Die Wahrheit verkündigen,
den Glauben verteidigen

Predigten des H.H. Prof. Dr. Georg May

Glaubenswahrheit.org  
16. Februar 1997

Über Wahrsein, Gutsein, Schönsein und Würde Gottes

Im Namen des Vaters und des Sohnes und des Heiligen Geistes. Amen.

Geliebte im Herrn!

Nach der Eroberung Schlesiens besuchte der preußische König Friedrich II. Breslau, die Hauptstadt von Schlesien. Er nahm dort an einem Hochamt teil, das der Bischof hielt. Nach dem Hochamt, beim Verlassen der Kirche, sagte er zu seiner Begleitung: „Die Calvinisten behandeln Gott wie ihren Hausknecht, die Lutheraner behandeln ihn wie ihresgleichen, die Katholiken behandeln ihn wie Gott.“ Er war also stark beeindruckt von der Feier des Meßopfers – des vorkonziliaren Meßopfers! – und hatte aus der Weise, wie hier Gott verehrt wurde, eine Ahnung mitgenommen, wie Gott ist und wie er verehrt werden muß.

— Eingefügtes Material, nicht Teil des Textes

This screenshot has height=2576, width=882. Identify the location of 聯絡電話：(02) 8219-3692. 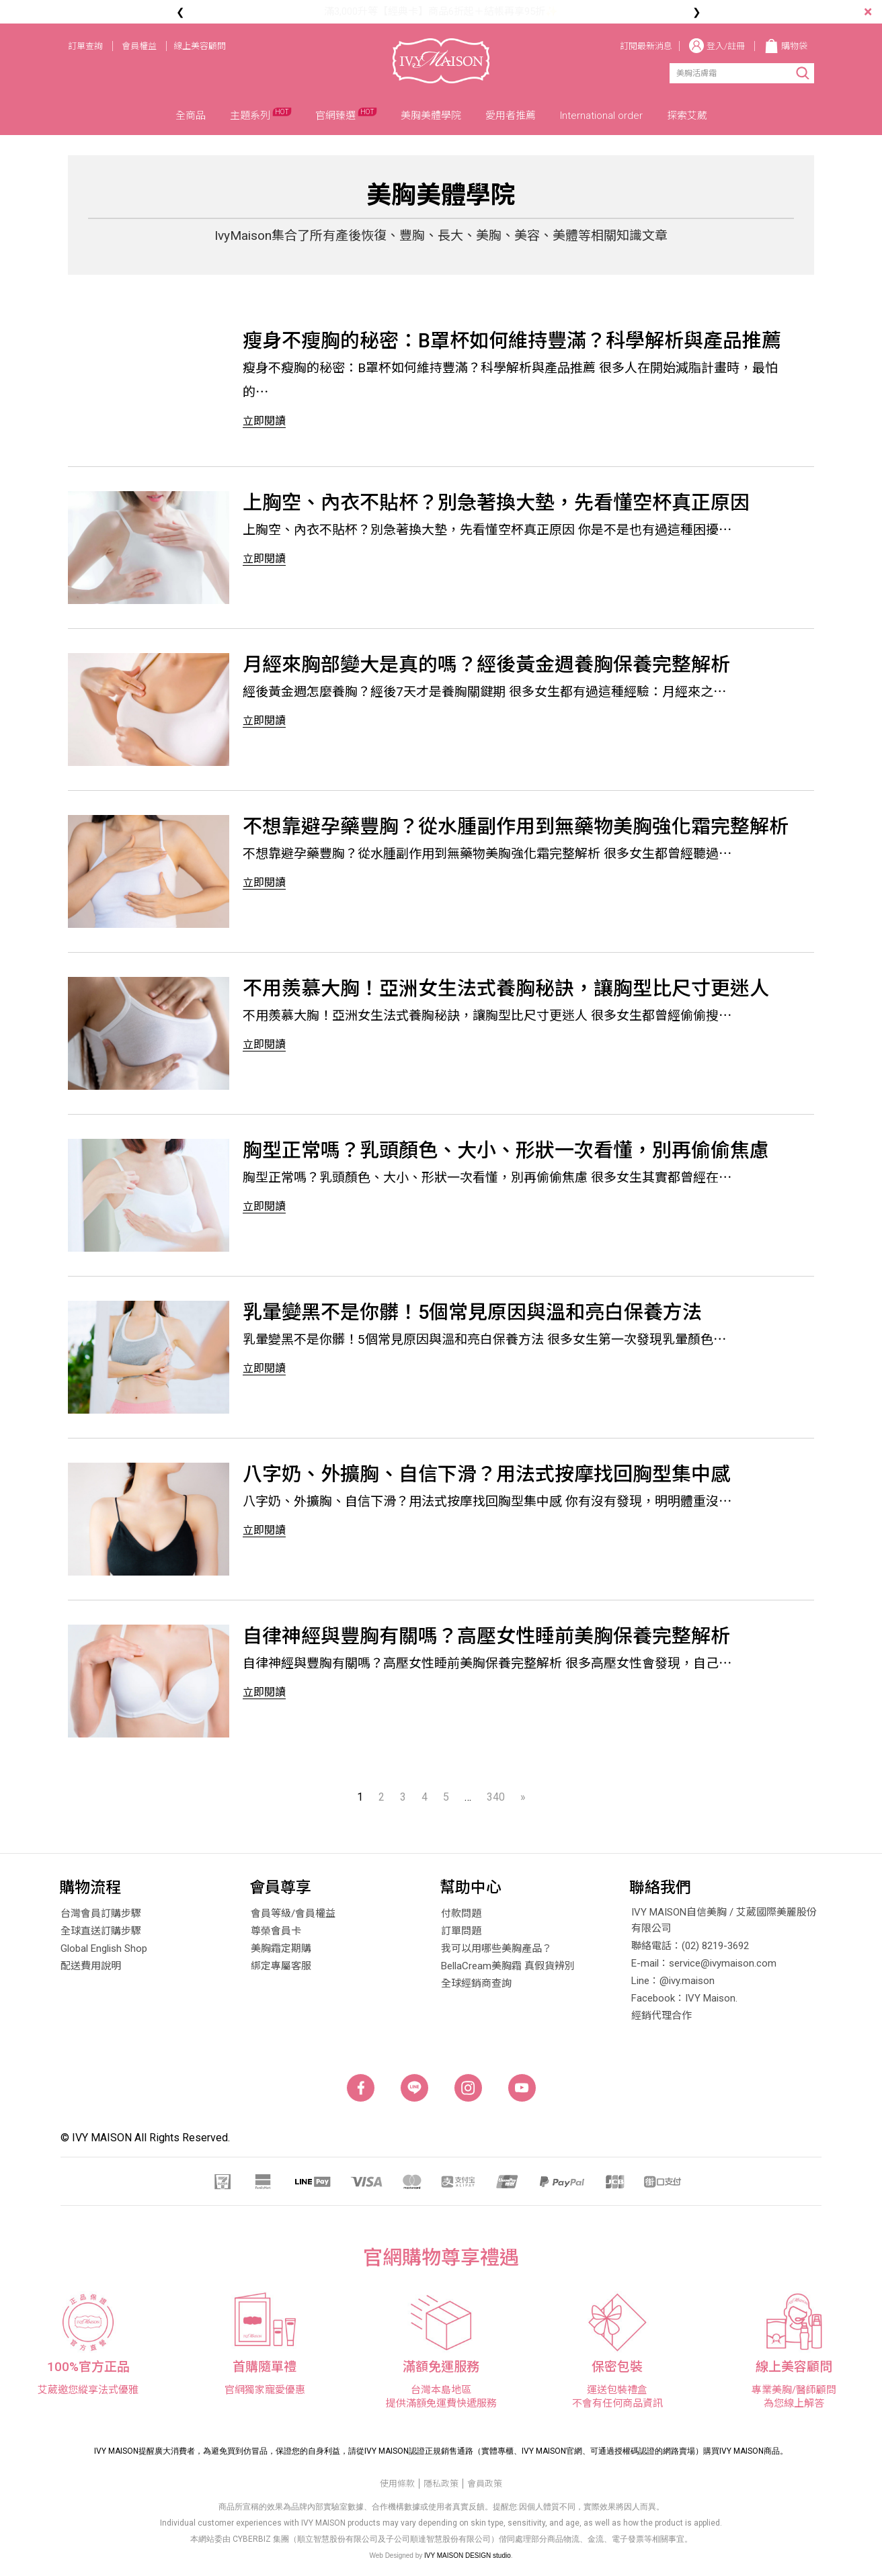
(690, 1946). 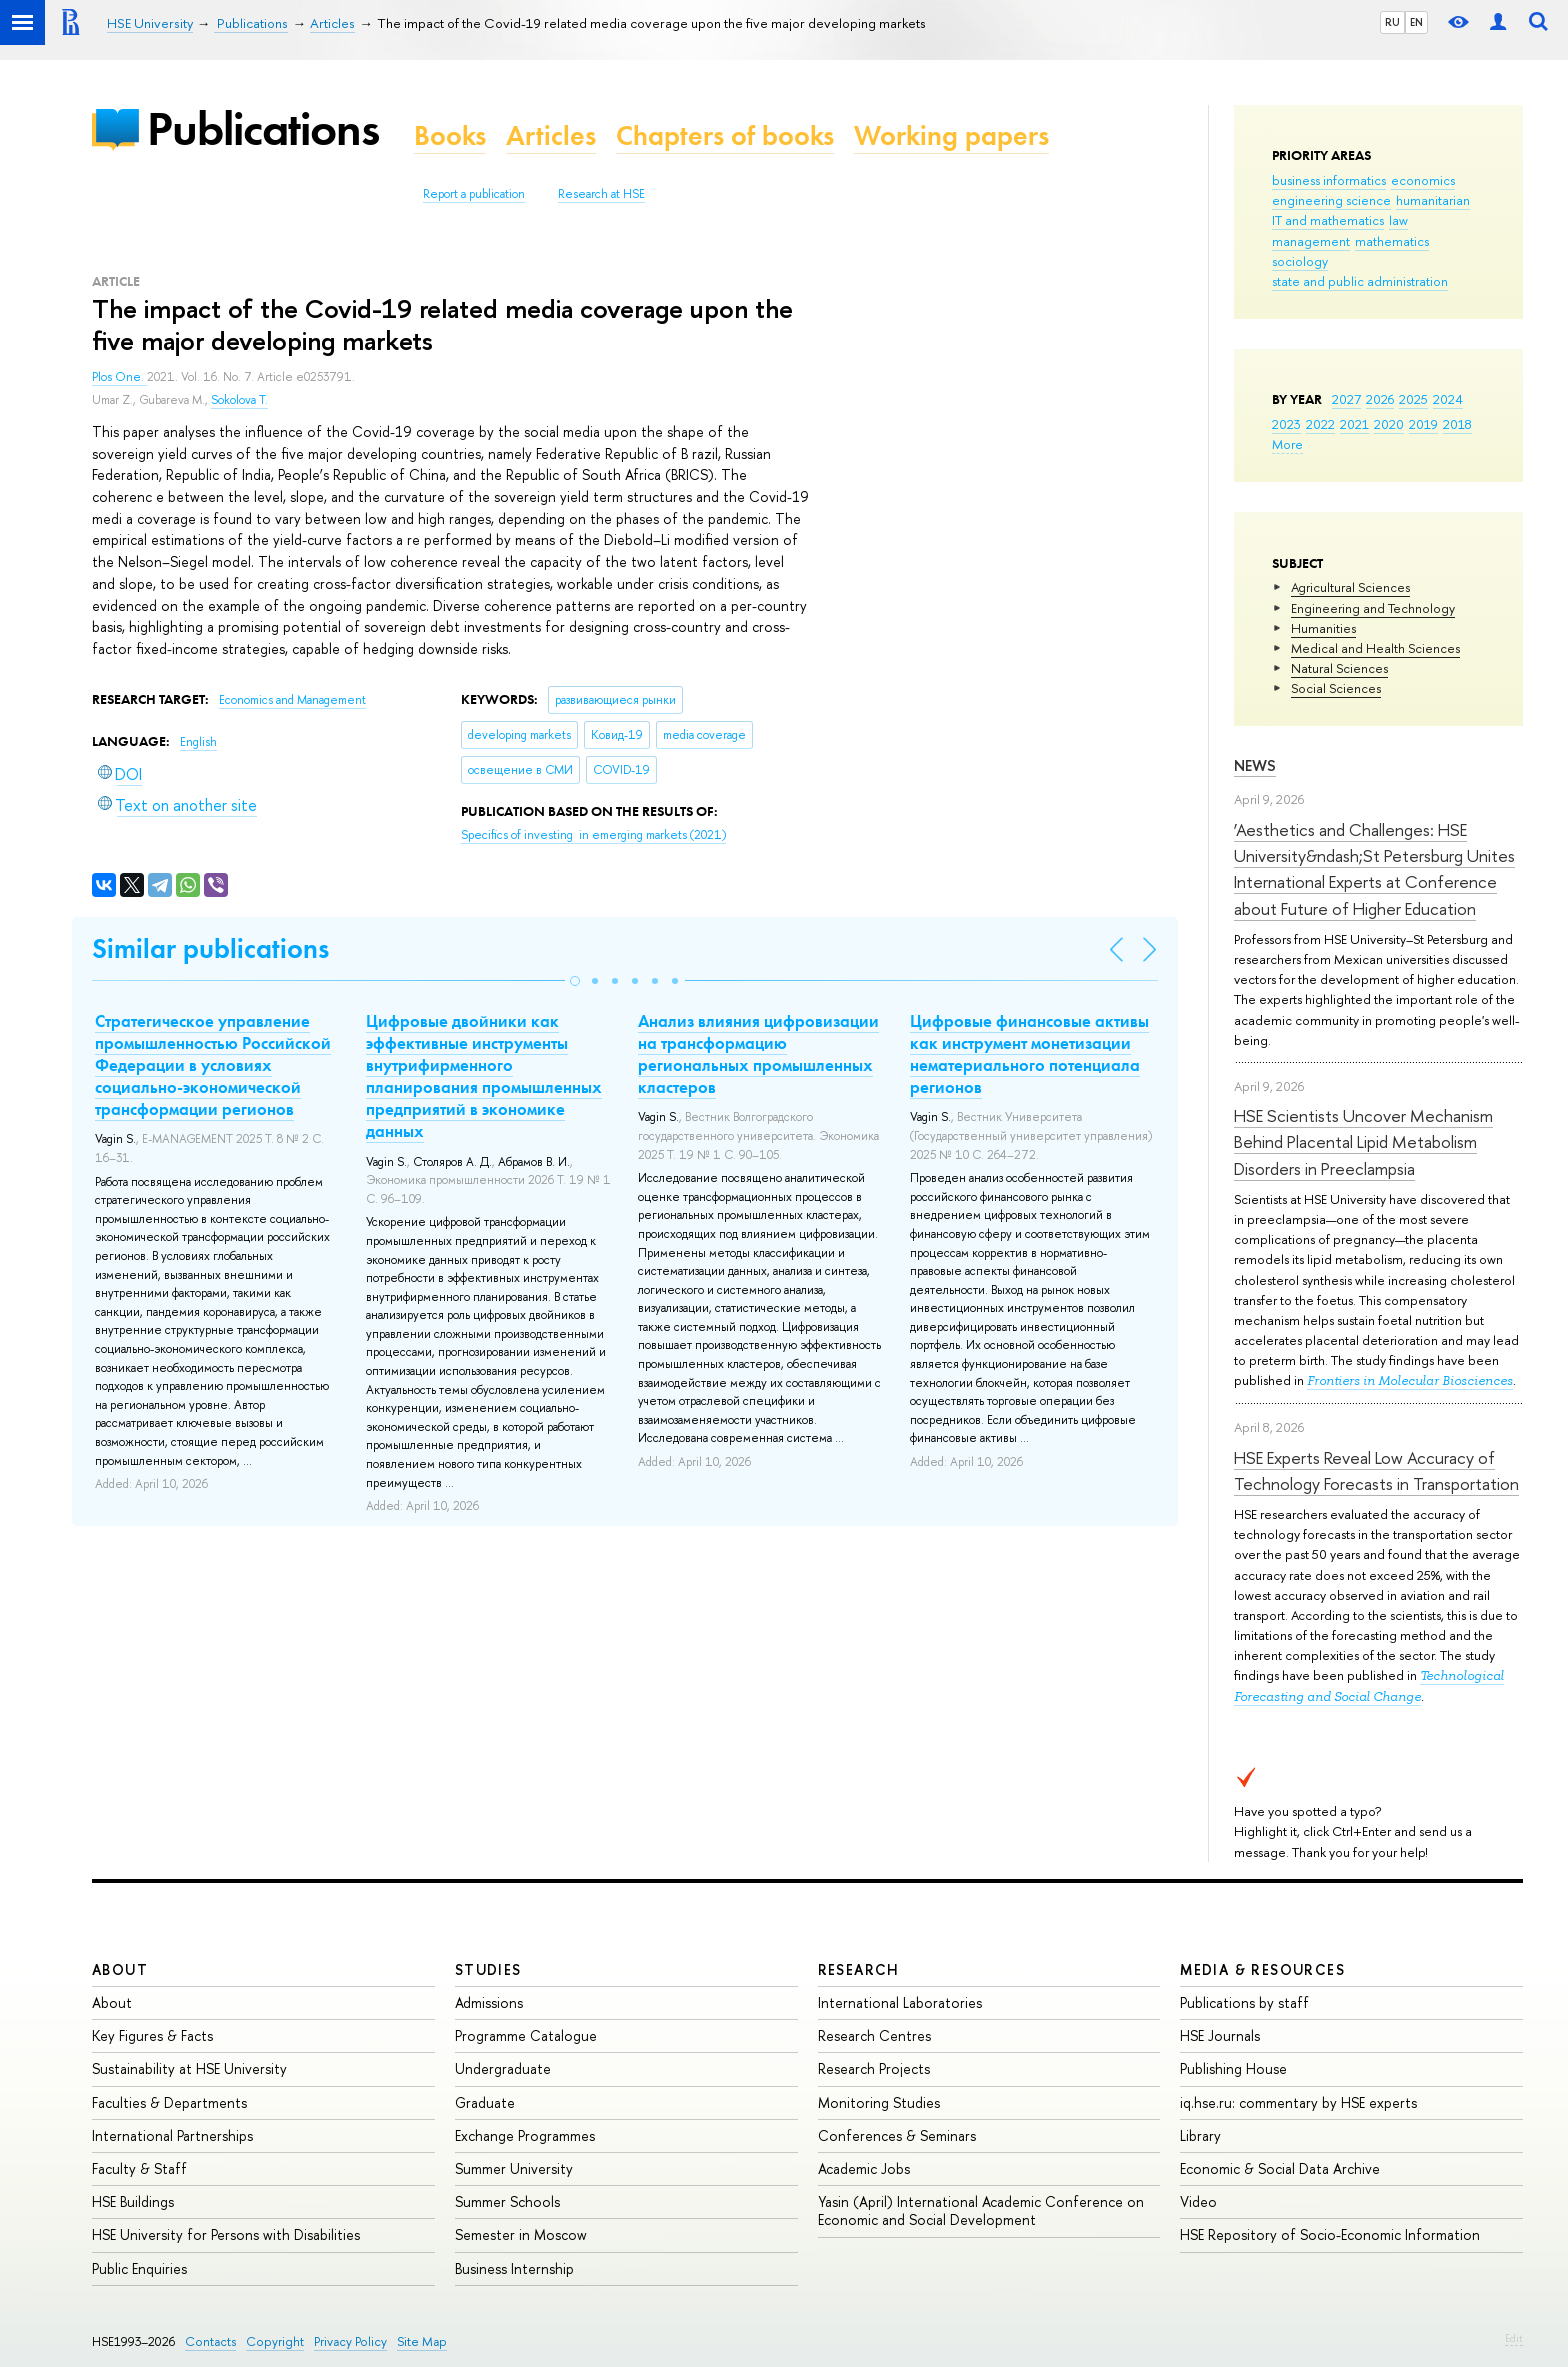 I want to click on HSE Repository of Socio-Economic Information, so click(x=1330, y=2234).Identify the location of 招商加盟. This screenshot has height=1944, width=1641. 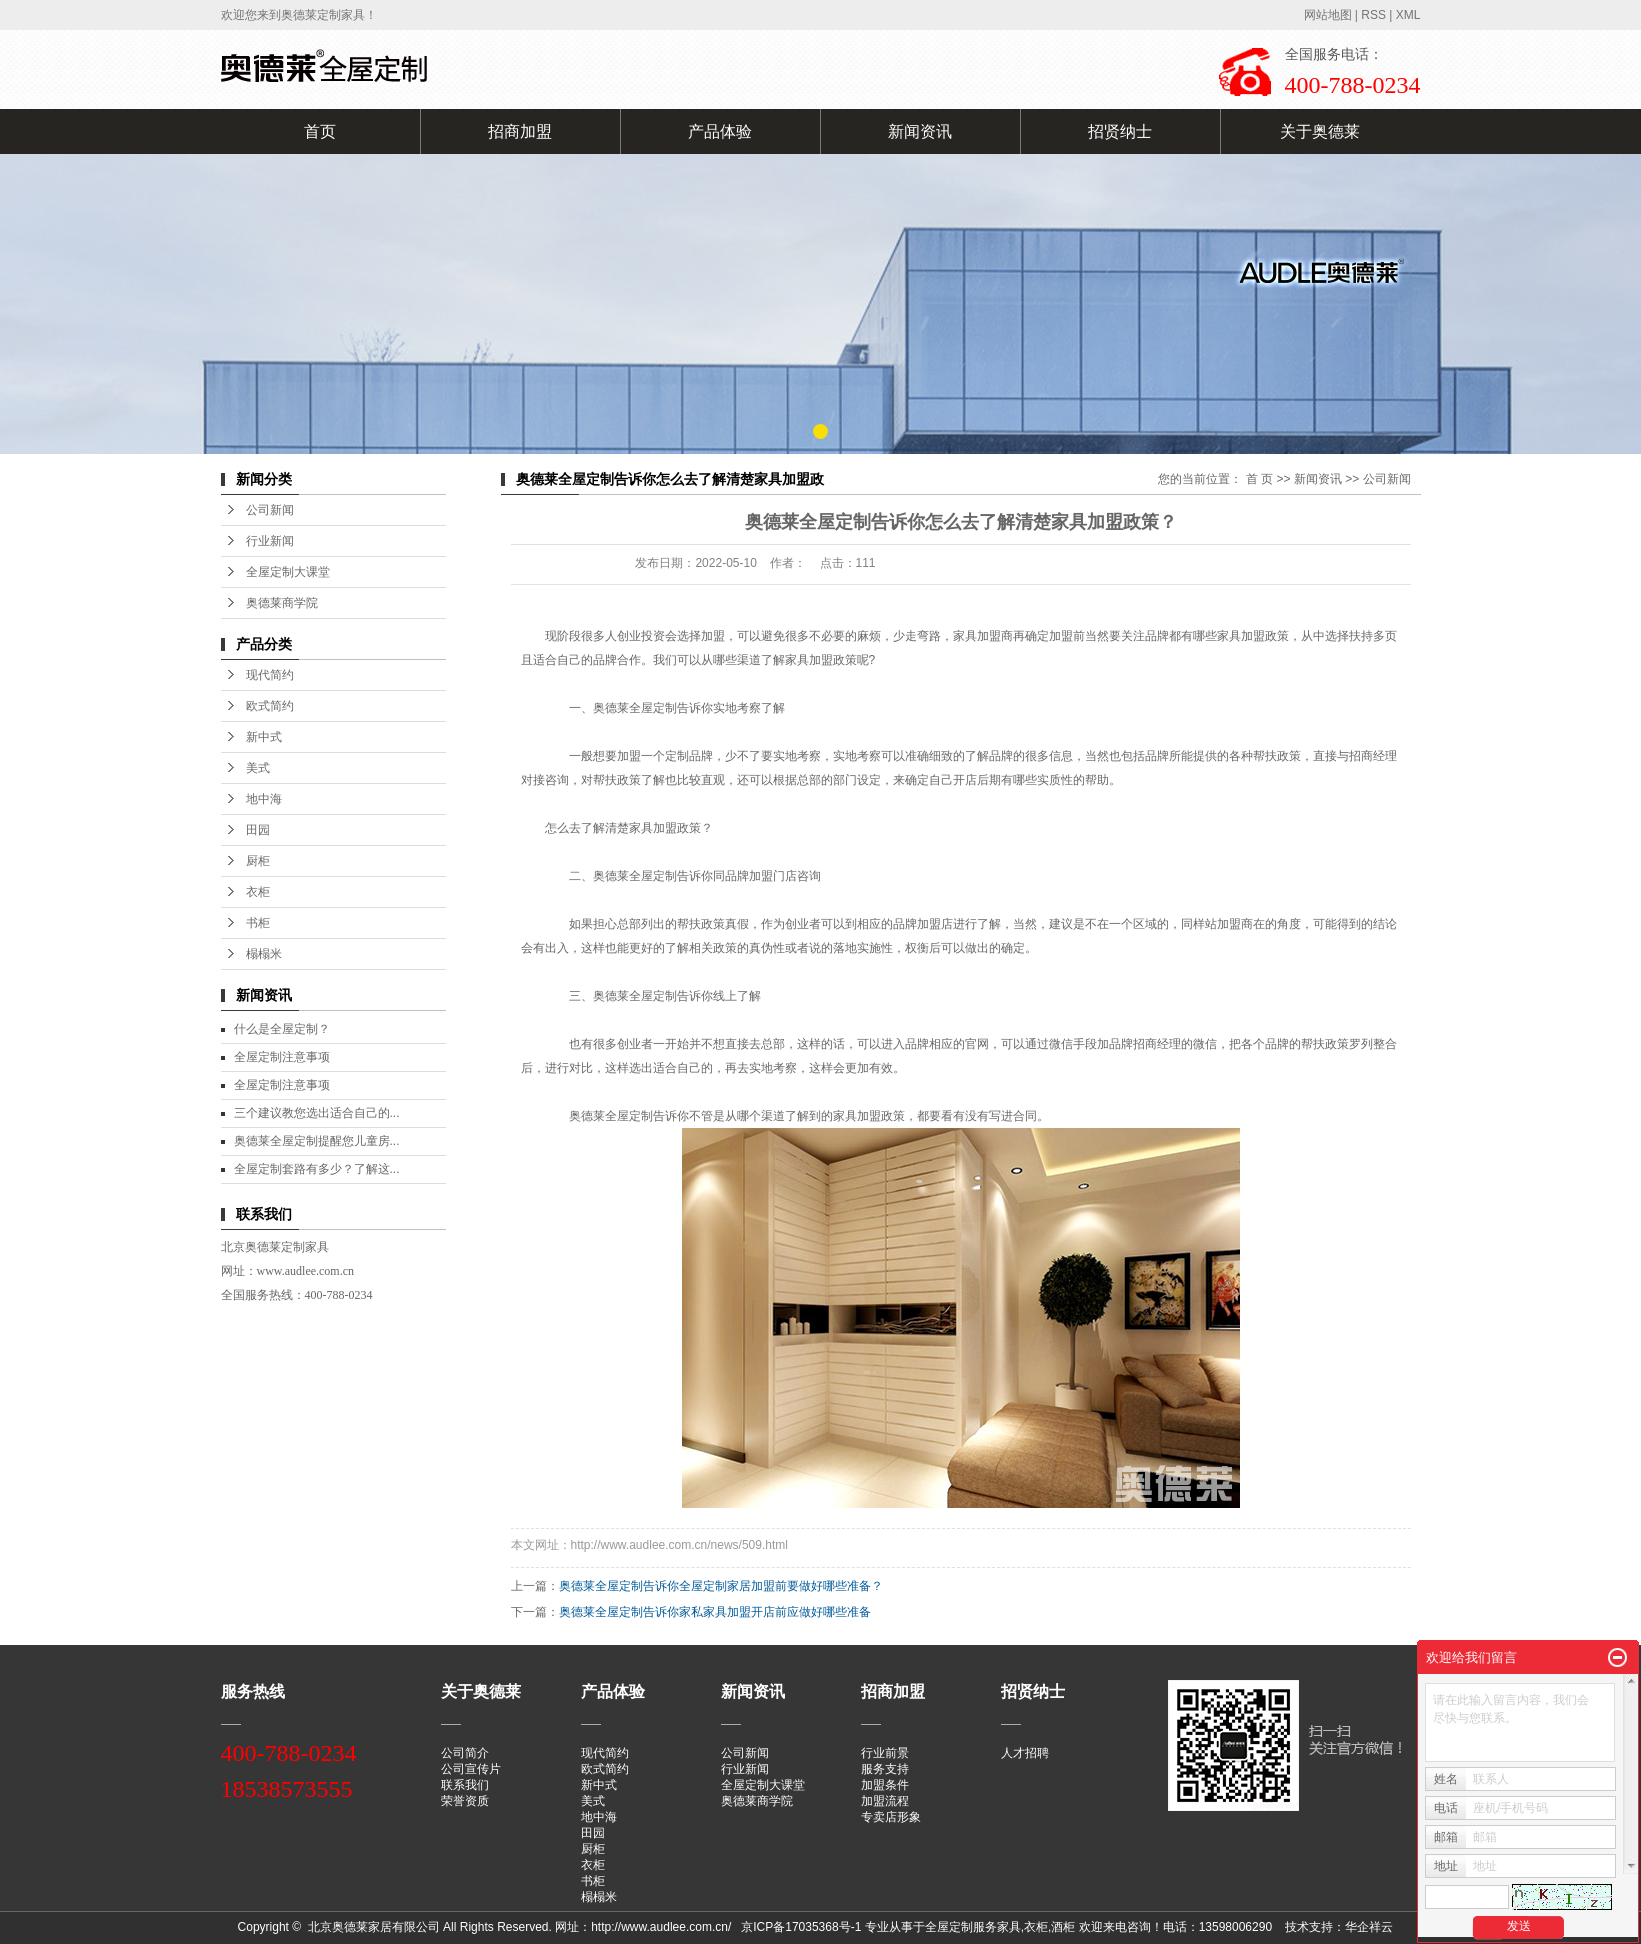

Das ganze religiöse Getriebe in unserer Kirche, die soziale Tätigkeit, die Verkündigung ist letztlich wertlos, wenn sie nicht bezogen ist auf den einen, wahren, unsterblichen, unsichtbaren Gott. Deswegen ist es unser Bemühen seit mehreren Sonntagen, Gott zu erkennen, um ihn immer besser verstehen, ihn immer mehr lieben und ihm immer treuer dienen zu können. Wir wollen am heutigen Sonntage vier Eigenschaften des göttlichen Seins, wie sie sich uns Menschen darbieten, ins Auge fassen, nämlich Gottes Wahrsein, Gottes Gutsein, Gottes Schönsein und Gottes Würde.

An erster Stelle wollen wir die Bestimmtheit des göttlichen Seins ins Auge fassen, die man sein Wahrsein nennt. Was ist mit dem Wahrsein Gottes gemeint? Damit ist gesagt, daß die Idee, die Gott von sich selbst hat, in ihm vollkommen erfüllt ist. Gott ist die Idee, die es von ihm gibt. Er ist die personale Wahrheit, er ist sinnhaft und lichthaft. „Gott ist Licht“, heißt es im 1. Johannesbrief, „und Finsternis ist nicht in ihm.“ Weil er sein Wahrsein ist, ist er durchlichtet und durchhellt. Er ist die personale Wahrheit. Er ist auch die Urwahrheit. Das heißt: Alles Geschaffene nimmt teil an der Wahrheit Gottes, an seiner Lichtdurchflutetheit; alles Sein ist erhellt und durchleuchtet vom Wahrsein Gottes. Deswegen gibt es Erkenntnis, deswegen gibt es Wissenschaft, weil das, was Gott geschaffen hat, in sich wahr, lichthaft, durchleuchtet ist. Gott ist die personale Wahrheit, Gott ist die Urwahrheit. Alles, was geschaffen ist, nimmt an der Wahrheit Gottes teil. Wegen dieser Partizipation am Sein Gottes gibt es Wissenschaft. Freilich nimmt unsere Wissenschaft auch insofern am Erkennen Gottes teil, als er ein Geheimnis ist und bleibt. Unsere Wissenschaft stößt an Grenzen. Es gibt Grenzen, die offenbar unüberschreitbar sind, aber auch darin zeigt sich eben, daß die irdische Wahrheit Teilhabe an der Wahrheit Gottes ist.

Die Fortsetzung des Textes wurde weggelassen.